Of course it’s derivative. It’s not derivative because it came out from a generative AI, it’s derivative because Darren_Garrison literally prompted the AI to create a parody work based off an existing property. It’s derivative for the same reason that me drawing the Mona Lisa on a Vespa is derivative and that reason isn’t because I have all the 0s and 1s stored in my head.

Are you under the impression that directly reproducing an image is the only way to violate someone’s intellectual property rights?

If I draw the Jaws poster from memory, it’s all good?

No one is denying that the image is very similar to Jaws’ poster, to the point where you might have issues if you sold it commercially (although the Jaws image is so well parodied that it could very well fall under fair use?).

So to bring it back to your original statement. You said

That’s patently false as shown the fact that the AI was able to recreate Jaws, 3PCO, and R2D2 as they appear in the training image. Those training images are absolutely stored in the AI model. It’s a lossy encoding, but it’s an encoding none the less.

Those images are absolutely stored in the AI model. It is giving you back the training images it was provided as input, with some incredibly clever processing, but that’s what’s happening. To say different would be to advocate for the presence of magical AI fairies

I can sit down and draw a recognizable Mona Lisa. Not perfect, possibly not even “good” but people would recognize that it’s the Mona Lisa I’m copying.

Is this because I have MonaLisa.png stored in my brain for retrieval or because of magical brain fairies? Are those the only two options?

No more than they are “stored” in my brain. What is stored are rules and associations for all kinds of concepts, and how to generate images that match them.

I usually screencap examples of prompts and their outputs for future reference. Here are the ones I could find of prompts involving Jaws.

Clearly, that AI is just copying the Jaws poster over and over.

By the way is his name really “Jaws the Shark”? I thought it was Bruce, like the shark from Finding Nemo

There is confusion about the signifier versus the signified when we are talking about a song.

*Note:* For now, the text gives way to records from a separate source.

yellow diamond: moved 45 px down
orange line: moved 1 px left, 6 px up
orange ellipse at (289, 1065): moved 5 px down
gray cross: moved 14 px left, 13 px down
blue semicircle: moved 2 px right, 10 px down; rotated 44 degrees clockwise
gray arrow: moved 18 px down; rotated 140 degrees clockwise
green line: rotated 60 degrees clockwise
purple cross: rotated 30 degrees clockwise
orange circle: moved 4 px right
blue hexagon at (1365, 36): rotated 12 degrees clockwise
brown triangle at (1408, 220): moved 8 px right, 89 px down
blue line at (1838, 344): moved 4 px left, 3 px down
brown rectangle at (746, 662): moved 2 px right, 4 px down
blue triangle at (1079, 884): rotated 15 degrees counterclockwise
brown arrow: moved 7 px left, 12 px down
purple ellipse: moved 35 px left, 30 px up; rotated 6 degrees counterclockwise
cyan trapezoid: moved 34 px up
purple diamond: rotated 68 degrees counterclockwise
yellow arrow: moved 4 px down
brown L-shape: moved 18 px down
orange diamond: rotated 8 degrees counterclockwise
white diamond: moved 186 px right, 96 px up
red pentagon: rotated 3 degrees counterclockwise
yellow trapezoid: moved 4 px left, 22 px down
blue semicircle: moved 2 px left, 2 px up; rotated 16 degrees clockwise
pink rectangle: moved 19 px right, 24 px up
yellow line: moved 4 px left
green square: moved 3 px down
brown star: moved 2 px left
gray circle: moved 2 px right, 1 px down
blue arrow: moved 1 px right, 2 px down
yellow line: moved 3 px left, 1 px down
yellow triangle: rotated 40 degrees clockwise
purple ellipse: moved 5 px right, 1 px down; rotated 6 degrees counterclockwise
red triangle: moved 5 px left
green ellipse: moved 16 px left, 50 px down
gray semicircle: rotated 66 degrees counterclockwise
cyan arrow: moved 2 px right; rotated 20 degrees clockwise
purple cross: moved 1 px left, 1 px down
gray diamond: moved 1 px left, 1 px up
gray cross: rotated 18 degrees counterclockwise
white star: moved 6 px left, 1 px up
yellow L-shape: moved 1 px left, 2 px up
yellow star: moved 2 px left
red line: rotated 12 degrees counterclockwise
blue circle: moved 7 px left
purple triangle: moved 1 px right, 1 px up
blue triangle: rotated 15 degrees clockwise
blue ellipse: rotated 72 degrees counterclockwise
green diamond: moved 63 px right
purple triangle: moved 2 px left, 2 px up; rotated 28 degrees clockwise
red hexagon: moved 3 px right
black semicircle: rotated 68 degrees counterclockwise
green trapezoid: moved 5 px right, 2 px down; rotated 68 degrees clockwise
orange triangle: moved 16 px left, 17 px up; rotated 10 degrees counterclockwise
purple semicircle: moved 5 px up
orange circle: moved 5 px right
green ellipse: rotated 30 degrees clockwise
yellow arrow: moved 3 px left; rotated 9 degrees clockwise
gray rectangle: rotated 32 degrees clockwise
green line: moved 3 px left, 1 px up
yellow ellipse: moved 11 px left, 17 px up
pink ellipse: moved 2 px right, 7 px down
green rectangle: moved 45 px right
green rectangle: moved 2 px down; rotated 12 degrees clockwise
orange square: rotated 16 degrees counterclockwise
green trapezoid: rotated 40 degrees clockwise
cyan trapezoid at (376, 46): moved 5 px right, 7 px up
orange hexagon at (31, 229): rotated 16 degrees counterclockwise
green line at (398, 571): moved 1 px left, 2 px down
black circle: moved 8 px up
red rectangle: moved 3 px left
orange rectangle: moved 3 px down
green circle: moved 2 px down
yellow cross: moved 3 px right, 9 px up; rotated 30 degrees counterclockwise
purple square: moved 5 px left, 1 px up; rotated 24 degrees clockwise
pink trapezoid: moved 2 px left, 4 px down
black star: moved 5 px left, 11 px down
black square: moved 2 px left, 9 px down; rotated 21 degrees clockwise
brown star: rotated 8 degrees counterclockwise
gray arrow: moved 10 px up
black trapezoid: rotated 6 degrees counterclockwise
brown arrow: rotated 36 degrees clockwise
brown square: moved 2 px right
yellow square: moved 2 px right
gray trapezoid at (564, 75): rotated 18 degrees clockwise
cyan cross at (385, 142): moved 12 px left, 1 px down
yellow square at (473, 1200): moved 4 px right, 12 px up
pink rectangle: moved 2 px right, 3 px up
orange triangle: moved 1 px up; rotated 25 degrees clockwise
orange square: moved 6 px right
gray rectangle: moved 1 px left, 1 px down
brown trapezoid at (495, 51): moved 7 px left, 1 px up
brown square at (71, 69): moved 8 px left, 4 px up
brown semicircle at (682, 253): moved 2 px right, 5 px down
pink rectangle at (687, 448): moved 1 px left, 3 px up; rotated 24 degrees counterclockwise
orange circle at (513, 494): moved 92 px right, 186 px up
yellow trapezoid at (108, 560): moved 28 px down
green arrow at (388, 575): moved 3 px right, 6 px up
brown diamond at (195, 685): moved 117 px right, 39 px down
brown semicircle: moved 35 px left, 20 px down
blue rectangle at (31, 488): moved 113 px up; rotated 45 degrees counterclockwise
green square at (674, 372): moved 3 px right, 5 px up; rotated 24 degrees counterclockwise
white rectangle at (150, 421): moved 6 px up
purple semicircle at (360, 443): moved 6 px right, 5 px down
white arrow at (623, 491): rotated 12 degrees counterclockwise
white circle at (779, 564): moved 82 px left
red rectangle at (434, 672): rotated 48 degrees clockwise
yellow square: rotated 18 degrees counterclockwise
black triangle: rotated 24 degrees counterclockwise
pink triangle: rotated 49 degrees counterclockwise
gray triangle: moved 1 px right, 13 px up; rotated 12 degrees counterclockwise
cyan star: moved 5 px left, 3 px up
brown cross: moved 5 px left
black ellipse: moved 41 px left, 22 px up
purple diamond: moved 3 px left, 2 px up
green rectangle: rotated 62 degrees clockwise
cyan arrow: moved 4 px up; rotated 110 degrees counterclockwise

Grooves on vinyl or binary data in a file are signifiers (or expressions) of the song.

The song itself (the abstract entity) is the signified (or content) that arises through interpretation of the signifier/expression in the proper circumstances.

You need the expression to hear the content but they are not identical. That’s why I can recognize it as the same song whether it’s MP3, vinyl, midi, etc.

Model parameters are not direct encodings of expressions. They are weights that adjust how the model processes inputs based on statistical patterns of it’s training set.

The model could be said to have compressed the signified/content dimension into an abstract high dimensional feature space where items that share conceptual similarities tend to be clustered more closely together. This is, in a sense, the model’s learned sense of meaning.

So when asked to make a poster like the one from Jaws it tries to recreate something that conveys similar content using learned features, like “shark”, “movie poster”, “1970s style”, etc. It has been trained on what the content of the original poster had, but it doesn’t contain the expression of the poster.